2011/8/5 Mark Brown broonie@opensource.wolfsonmicro.com:
On Fri, Aug 05, 2011 at 10:24:43AM +0800, Scott Jiang wrote:
hw_write use 16bit reg, cache use 8bit reg, in former version
data[0] = (reg >> 8) & 0xff; data[1] = reg & 0xff; data[2] = value;
reg &= 0xff; if (reg < codec->reg_cache_size) cache[reg] = value;
ret = codec->hw_write(codec->control_data, data, 3);
Which is just obviously insane and buggy as with that code the same cache slot will be used for 256 different registers that differ only in the upper byte.
now in do_hw_write if (!snd_soc_codec_volatile_register(codec, reg) && reg < codec->driver->reg_cache_size && !codec->cache_bypass) { ret = snd_soc_cache_write(codec, reg, value); if (ret < 0) return -1; } reg > reg_cache_size, so will not write to cache
Which is exactly what we'd expect - we won't have allocated a cache beyond register reg_cache_size and the driver is telling us not to cache those registers.
Note that all this code will be replaced with regmap for 3.2.

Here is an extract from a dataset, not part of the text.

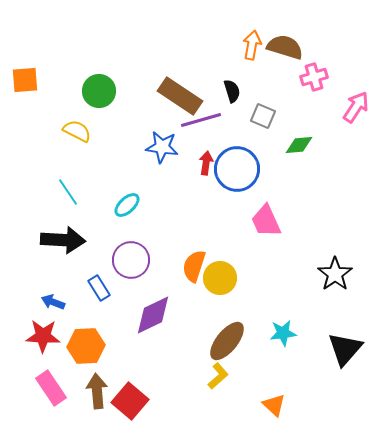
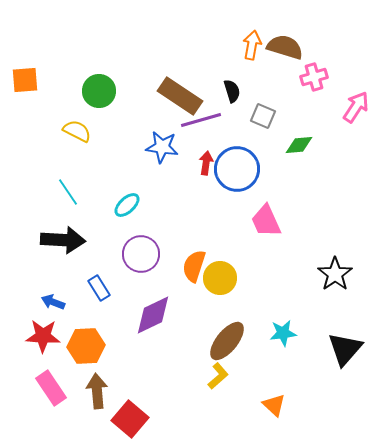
purple circle: moved 10 px right, 6 px up
red square: moved 18 px down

Do you mean I must update to 3.2 to solve this problem?
I don't see any problem here. What is the problem you're experiencing?
My register address is 0x806(8bit global addr + 8bit reg addr), for example, reg_cache_size is 0x20. snd_soc_cache_write will not be called. And kernel oops in do_hw_read
BUG_ON(!codec->hw_read);
That is what I found when asoc was upgraded to 3.0, my codec is ad1938.
The key issue is register is 8 bits, hardware needs 16 bits addr. If I change reg_cache_size to 2^16=64K, I think everything goes well. But it will waste a lot of memory for only 32 registers.